Una media di 186 milioni nel triennio 2015/18 entreranno nelle tasche dei club per la trasmissione nel mondo del nostro campionato. La prossima partita si gioca sull'advisor della Figc
Questa volta scegliere è stato molto facile, quasi una formalità. Niente minacce di ricorsi né trattative estenuanti chiuse a pochi minuti dal gong. Troppo più alta l’offerta imbustata da MP&Silva rispetto alle concorrenti per mettere in discussione a chi spettava la commercializzazione all’estero dei diritti tv della Serie A. E così anche il calcio italiano oltre confine ruota attorno al centro gravitazionale dei soli noti.
Le cifre dell’accordo – Una media di 186 milioni nel triennio 2015/18 entreranno nelle tasche dei club per la trasmissione nel mondo del nostro campionato. Assemblea breve, approvazione all’unanimità e saldo positivo rispetto al contratto precedente anche se distante anni luce dal miliardo scarso che si spartiscono le venti squadre di Premier League. Una testimonianza plastica del differente appeal tra i due campionati, il cui gap si riflette sul versante economico (e da lì parte, allo stesso tempo). Le società guadagneranno 69 milioni di euro in più ogni anno rispetto all’accordo precedente, una cifra che si aggiunge ai circa 950 milioni frutto dell’accordo di giugno tra Sky e Mediaset per dividersi la torta riguardante la trasmissione in Italia su satellite e digitale.
Chi è Mp&Silva – I diritti esteri rimangono nelle mani di Mp&Silva che tradotto sta per Riccardo Silva, ex socio di Marco Bogarelli, l’uomo italiano di Infront, advisor della Confindustria del pallone dal 2009. In passato, Silva è stato dirigente di Milan Channel, il canale tematico della squadra di Silvio Berlusconi di cui Bogarelli era consigliere. Ed è recentemente balzato agli onori della cronaca anche per l’acquisto di un superattico a Miami pagato circa 25 milioni di euro. Il giro, insomma, è sempre quello. Stretto e potente. E i soldi tanti. Come ricostruito da La Repubblica la scorsa settimana, la società di Silva con sede in Irlanda ha chiuso gli ultimi due anni con utili pari a 67 milioni di euro su ricavi prossimi ai 200 milioni, in buona parte – è facile immaginare – provenienti dal calcio italiano trasmesso all’estero.

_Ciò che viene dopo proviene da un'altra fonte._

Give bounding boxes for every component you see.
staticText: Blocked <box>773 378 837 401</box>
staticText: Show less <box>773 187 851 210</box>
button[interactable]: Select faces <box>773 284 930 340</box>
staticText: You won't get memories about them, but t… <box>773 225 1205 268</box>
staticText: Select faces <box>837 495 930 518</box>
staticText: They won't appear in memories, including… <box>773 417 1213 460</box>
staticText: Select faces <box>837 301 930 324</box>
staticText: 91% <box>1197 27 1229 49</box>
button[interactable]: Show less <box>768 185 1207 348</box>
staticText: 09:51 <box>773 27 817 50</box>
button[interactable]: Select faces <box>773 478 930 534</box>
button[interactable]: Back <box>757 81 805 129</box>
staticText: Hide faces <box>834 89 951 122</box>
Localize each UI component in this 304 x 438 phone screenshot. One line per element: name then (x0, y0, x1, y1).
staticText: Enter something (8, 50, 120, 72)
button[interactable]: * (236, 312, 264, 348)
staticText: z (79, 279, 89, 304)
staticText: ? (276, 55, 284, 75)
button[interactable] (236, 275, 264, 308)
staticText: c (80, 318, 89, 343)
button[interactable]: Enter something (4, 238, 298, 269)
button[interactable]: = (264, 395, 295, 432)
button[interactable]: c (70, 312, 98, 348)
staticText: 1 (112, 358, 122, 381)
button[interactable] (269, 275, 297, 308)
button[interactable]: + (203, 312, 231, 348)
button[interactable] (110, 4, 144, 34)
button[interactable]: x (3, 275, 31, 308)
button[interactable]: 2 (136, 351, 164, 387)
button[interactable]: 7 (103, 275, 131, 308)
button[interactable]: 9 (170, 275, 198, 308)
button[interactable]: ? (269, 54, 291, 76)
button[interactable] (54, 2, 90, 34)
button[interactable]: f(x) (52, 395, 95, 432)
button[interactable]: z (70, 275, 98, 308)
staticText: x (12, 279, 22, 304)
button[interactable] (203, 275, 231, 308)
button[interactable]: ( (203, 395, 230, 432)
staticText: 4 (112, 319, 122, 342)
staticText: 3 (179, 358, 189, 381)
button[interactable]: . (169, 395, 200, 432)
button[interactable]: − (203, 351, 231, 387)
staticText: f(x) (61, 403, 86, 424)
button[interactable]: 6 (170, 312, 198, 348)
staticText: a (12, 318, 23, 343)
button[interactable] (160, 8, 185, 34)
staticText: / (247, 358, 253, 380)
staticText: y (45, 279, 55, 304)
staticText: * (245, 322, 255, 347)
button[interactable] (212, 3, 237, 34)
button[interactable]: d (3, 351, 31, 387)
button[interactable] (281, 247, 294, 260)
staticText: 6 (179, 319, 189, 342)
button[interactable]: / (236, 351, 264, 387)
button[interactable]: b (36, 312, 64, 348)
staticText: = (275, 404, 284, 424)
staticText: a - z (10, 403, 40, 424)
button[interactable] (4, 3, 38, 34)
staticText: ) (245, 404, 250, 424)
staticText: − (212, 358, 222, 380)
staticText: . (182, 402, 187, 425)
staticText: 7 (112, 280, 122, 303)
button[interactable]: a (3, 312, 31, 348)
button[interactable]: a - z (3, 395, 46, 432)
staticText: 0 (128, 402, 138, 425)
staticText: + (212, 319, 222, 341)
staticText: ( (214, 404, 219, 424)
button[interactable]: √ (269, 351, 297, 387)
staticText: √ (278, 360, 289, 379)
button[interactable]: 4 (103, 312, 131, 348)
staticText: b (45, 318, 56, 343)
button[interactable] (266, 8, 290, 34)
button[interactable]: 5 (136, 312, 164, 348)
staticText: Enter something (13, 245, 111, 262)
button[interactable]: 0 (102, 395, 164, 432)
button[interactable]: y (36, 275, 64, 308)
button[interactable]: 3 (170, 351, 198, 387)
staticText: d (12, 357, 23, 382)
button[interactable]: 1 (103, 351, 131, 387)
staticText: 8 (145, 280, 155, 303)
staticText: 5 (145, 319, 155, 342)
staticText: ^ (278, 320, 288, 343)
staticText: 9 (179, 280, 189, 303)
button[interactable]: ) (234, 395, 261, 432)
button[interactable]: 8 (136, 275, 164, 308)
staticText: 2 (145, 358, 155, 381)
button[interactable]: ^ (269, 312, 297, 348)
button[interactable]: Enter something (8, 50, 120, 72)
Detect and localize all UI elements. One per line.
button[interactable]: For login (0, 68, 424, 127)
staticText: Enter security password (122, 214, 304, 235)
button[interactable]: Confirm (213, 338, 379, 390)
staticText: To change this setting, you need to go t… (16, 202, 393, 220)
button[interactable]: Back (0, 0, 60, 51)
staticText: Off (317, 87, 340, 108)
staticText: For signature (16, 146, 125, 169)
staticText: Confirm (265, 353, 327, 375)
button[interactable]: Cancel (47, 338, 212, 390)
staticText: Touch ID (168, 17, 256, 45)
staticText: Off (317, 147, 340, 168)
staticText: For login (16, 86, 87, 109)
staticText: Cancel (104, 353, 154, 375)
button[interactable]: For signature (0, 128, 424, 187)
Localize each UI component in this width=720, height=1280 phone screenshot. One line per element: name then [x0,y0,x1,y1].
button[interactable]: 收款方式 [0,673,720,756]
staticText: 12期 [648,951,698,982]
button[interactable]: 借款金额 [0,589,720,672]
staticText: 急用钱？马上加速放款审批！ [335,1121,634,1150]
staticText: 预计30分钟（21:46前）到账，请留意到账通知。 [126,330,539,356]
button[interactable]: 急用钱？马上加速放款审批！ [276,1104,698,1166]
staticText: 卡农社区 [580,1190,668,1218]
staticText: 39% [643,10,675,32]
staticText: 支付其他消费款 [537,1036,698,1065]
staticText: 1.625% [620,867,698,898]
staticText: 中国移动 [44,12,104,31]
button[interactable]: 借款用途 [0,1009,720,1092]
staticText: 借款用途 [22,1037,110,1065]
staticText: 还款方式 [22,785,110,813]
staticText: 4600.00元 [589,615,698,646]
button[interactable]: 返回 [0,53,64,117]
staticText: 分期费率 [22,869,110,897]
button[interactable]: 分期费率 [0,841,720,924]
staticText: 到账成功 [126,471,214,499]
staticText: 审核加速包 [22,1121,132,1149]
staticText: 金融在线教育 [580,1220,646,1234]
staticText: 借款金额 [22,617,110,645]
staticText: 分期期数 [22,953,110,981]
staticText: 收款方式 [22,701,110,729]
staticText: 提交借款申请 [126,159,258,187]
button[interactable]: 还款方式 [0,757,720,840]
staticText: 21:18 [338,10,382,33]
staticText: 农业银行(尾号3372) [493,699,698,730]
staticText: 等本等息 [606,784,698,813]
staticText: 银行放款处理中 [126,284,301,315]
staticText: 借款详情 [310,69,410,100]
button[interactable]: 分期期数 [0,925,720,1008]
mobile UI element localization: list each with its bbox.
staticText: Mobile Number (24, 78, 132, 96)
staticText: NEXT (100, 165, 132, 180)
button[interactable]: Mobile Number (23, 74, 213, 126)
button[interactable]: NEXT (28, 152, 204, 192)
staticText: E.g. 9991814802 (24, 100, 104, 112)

L’intreccio continua – La strada è stata quella della continuità. Come a giugno, quando Sky e Mediaset si divisero i diritti, anche su suggerimento di Infront, ma le squadre rinunciarono a 150 milioni pur di non estromettere dalla corsa uno dei due network scatenando i già annunciati ricorsi. Una vicenda che fece storcere il naso a qualcuno per il grande intreccio tra Infront e altre nove società (tra cui Milan, Inter, Lazio e le genovesi) per conto delle quali il colosso con radici svizzere cura il lato commerciale incidendo quindi sulla diversificazione delle fonti di guadagno, oggi eccessivamente ancorate ai contratti tv (65% circa delle entrate scritte a bilancio). Se in quel caso nacquero attriti pesantissimi, a questo giro tutto è filato via in tranquillità grazie all’offerta di Silva, decisamente maggiore rispetto alle concorrenti B4 Capital e Img Media.
Infront si veste d’azzurro? – La prossima partita nella quale si ripresenteranno le facce ormai arcinote di chi riempie di milioni i club della Serie A sarà quella relativa all’advisor commerciale della Figc. In corsa, manco a dirlo, anche Infront. Tenterà di sfilare il ricco contratto, prossimo ai 60 milioni di euro, a Rcs Sport che ha gestito l’affare nell’ultimo triennio e proverà anche a respingere l’”attacco” del duo Swissone-Wpp. Il cerchio sarebbe chiuso: gestione della Serie A in Italia, all’estero, marketing e pubblicità di tanti club e anche della Nazionale. Tutto nelle mani di poche persone, in alcuni casi amici. Molto amici. Forse pure troppo.